Hopefully the studies don’t get tied up in Red Tape and the science speaks for its self. 


Sent from my iPad using Tapatalk


----------



## mmatt (Feb 12, 2012)

I thought it was just yellow tangs. But that was a month or so ago I heard about it. 

Link doesn't work fyi


----------



## Crayon (Apr 13, 2014)

http://www.hawaiinewsnow.com/story/36706659/hawaiis-aquarium-fish-industry-put-on-hold-as-court-seeks-environmental-impact-study

Try this link.


----------



## Rookie2013 (Jan 17, 2013)

Lucky me I got my yellow tang from Ryan just this weekend.


Sent from my iPhone using Tapatalk


----------



## EP32k2 (Dec 9, 2016)

Wow I'm disgusted at either the wholesaler or retailer or both!

Medium/small yellow tangs are $99.99 at big Al's vaghaun!


----------



## univalreef (Apr 2, 2014)

Plus, flame angelfish $99 to $120 (+ tax) at big Al's vaghaun


----------



## superfish (Jan 16, 2017)

Even with the ban there's still plenty of Hawaii fish in Toronto.

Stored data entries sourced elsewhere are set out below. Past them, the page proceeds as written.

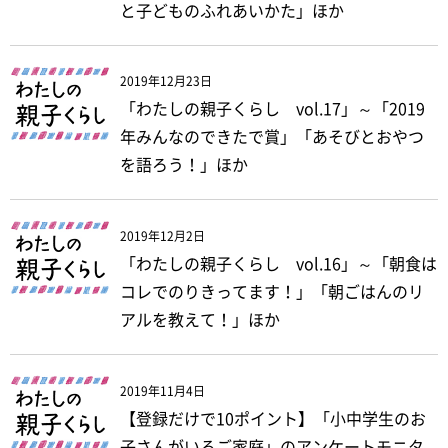
と子どものふれあいかた」ほか
2019年12月23日
「わたしの親子くらし vol.17」～「2019
年みんなのできたで賞」「あそびとおやつ
を語ろう！」ほか
2019年12月2日
「わたしの親子くらし vol.16」～「朝食は
コレでのりきってます！」「朝ごはんのリ
アルを教えて！」ほか
2019年11月4日
【登録だけで10ポイント】「小中学生のお
子さんがいるご家庭」のアンケートモニタ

Very likely wholesalers will just find a way to get around the ban. This just means higher prices for the hobbyist.


----------



## solarz (Aug 31, 2010)

Sucks to hear this. Personally, I've never been a fan of higher prices, but I do understand the need to preserve sustainability. From the article, a 50$/year permit that allows unlimited fish harvesting does sound like a pretty bad policy, although I suspect we're not getting the full story.

Hopefully this will be sorted out soon (though not likely, I know), and reason will prevail over emotional reactions (from both sides).


----------



## Crayon (Apr 13, 2014)

superfish said:


> Even with the ban there's still plenty of Hawaii fish in Toronto. Very likely wholesalers will just find a way to get around the ban. This just means higher prices for the hobbyist.


You are seeing the tail end of the allowable exports. The ban is real and once the fish that were in holding pens are moved through the system, you won't see the Hawaiian fish again until the state sorts out what they want to do.

There is always the chance that someone will try and export illegally, this happens in a lot more places than just Hawaii.

If you see a fish now that you know is endemic to Hawaii, seriously consider picking it up sooner.


----------



## BigAlsScarborough (Oct 26, 2016)

Crayon said:


> You are seeing the tail end of the allowable exports. The ban is real and once the fish that were in holding pens are moved through the system, you won't see the Hawaiian fish again until the state sorts out what they want to do.
> 
> There is always the chance that someone will try and export illegally, this happens in a lot more places than just Hawaii.
> 
> If you see a fish now that you know is endemic to Hawaii, seriously consider picking it up sooner.


Crayon nailed it. The Hawaiian endemic fish you currently see in stores are what remains from the last Hawaiian shipments. The ban is very much real and very much in effect.


----------